In a house in northern France, a group of people await the return of some friends who have pulled off a daring art robbery. The house is owned by the father of one of the group, Mia, and it is she who has masterminded (or should that be mistressminded?) the theft from her own dad, there clearly not being much love lost between them.
When the party return with the stolen picture, the plan’s gone awry – one of them, Louie, was shot dead during the robbery. The group must decide what to do with the body, which they’ve brought back in the boot of the getaway car, and how they’re going to make their escape. Things get more complicated when Louie’s body goes missing, and Mia is killed.

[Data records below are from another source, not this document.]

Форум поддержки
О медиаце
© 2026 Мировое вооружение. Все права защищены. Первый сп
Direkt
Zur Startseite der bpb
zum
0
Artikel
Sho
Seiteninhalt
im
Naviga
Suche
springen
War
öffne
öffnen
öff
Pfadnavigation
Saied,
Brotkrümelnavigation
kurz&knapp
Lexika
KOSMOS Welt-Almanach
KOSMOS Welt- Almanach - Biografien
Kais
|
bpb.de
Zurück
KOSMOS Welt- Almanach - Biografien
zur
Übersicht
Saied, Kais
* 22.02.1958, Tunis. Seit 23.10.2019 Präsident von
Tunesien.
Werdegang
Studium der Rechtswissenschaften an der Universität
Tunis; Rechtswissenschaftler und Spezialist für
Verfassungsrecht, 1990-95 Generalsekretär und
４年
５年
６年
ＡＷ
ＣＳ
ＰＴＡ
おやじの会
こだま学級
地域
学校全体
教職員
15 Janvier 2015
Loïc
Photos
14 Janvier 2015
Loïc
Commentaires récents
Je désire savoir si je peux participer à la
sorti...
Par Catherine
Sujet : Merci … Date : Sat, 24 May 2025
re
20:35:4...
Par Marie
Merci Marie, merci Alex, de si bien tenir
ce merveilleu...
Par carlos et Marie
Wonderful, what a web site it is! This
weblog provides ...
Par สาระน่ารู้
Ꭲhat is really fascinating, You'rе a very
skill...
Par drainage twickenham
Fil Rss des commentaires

Is Louie really dead? Is there someone else in the house with them? Who will be next?
I really liked this well-scripted, tense little thriller much more than I was expecting, in that some of the people behind the camera were responsible for the fairly poor 2015 film The Cutting Room.
Modestly budgeted at £55,000, it’s not overly flashy, but there’s some solid acting on display from the (very) young cast, and the script, by Rosy Deacon (already an award winner for her 2013 screenplay Shards) is well paced and allows the characterisation – and the red herrings – to develop well.

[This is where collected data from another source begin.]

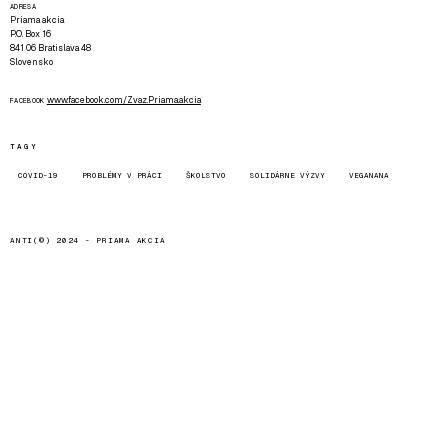
ADRESA
Priama akcia
P.O. Box 16
841 06 Bratislava 48
Slovensko
www.facebook.com/Zvaz.Priama.akcia
FACEBOOK
TAGY
COVID-19
PROBLÉMY V PRÁCI
ŠKOLSTVO
SOLIDÁRNE VÝZVY
VEGANANA
ANTI(©) 2024 -
PRIAMA AKCIA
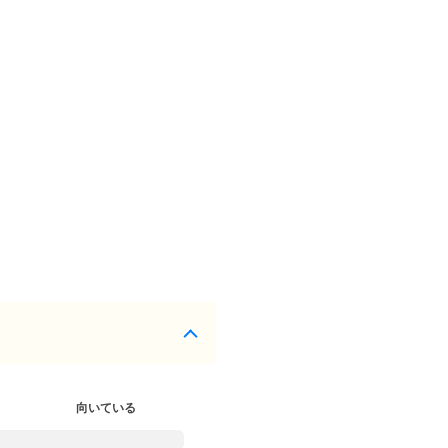
向いている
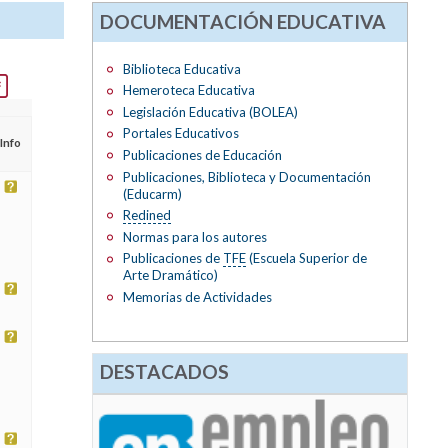
DOCUMENTACIÓN EDUCATIVA
Biblioteca Educativa
Hemeroteca Educativa
Legislación Educativa (BOLEA)
Portales Educativos
Info
Publicaciones de Educación
Publicaciones, Biblioteca y Documentación
(Educarm)
Redined
Normas para los autores
Publicaciones de
TFE
(Escuela Superior de
Arte Dramático)
Memorias de Actividades
DESTACADOS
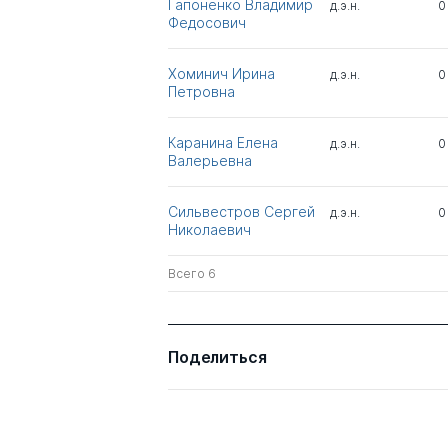
Гапоненко Владимир
д.э.н.
0
Федосович
Хоминич Ирина
д.э.н.
0
Петровна
Каранина Елена
д.э.н.
0
Валерьевна
Сильвестров Сергей
д.э.н.
0
Николаевич
Всего 6
Поделиться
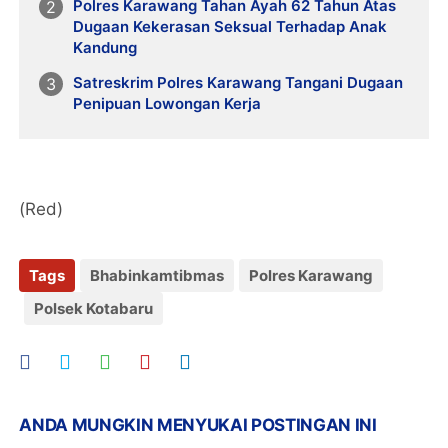
Polres Karawang Tahan Ayah 62 Tahun Atas
Dugaan Kekerasan Seksual Terhadap Anak
Kandung
Satreskrim Polres Karawang Tangani Dugaan
Penipuan Lowongan Kerja
(Red)
Tags
Bhabinkamtibmas
Polres Karawang
Polsek Kotabaru
ANDA MUNGKIN MENYUKAI POSTINGAN INI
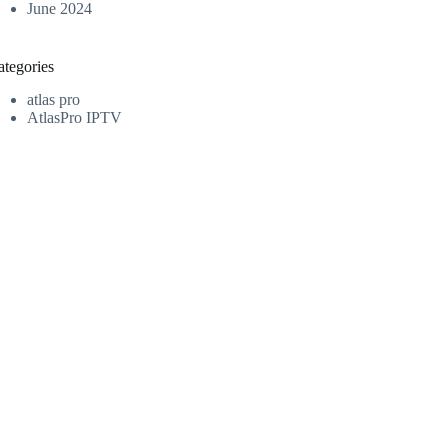
June 2024
ategories
atlas pro
AtlasPro IPTV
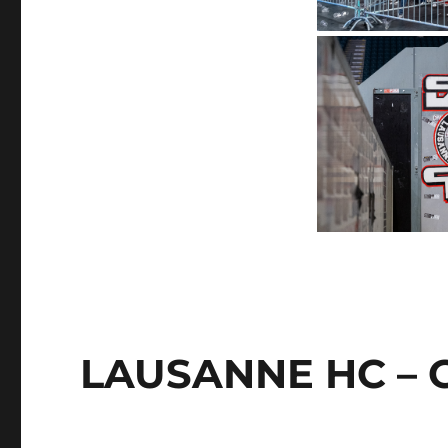
LAUSANNE HC – G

Ok it’s not particularly original – Shallow Grave visited the same basic set up over twenty years ago – and you do have to suspend disbelief in imagining this lot’s ability to pull off a major crime. But Blood Money is both efficient and ruthless, and builds to a great slasher-y climax.
Cast-wise the star of the film is arguably Scott Chambers, who the press pack tells us has already been praised by Mark Kermode as ‘a young DiCaprio.’ As the awkward Zander, Chambers is shifty and mumbling, and is as near as the film comes to comedy.
In fact I thought he was channelling one of Coronation Street’s finest characters, Graeme Proctor, in his performance – and he was clearly a big hit with the cast and crew audience with whom I saw the film.
To be honest I was quite privileged to see this on the big screen, as I think it’s unlikely to get a theatrical deal. It’s more televisual than cinematic, both in acting range and the look of the thing.
This is more an observation than a criticism though, as Blood Money is a gripping film that should do well on DVD and streaming services.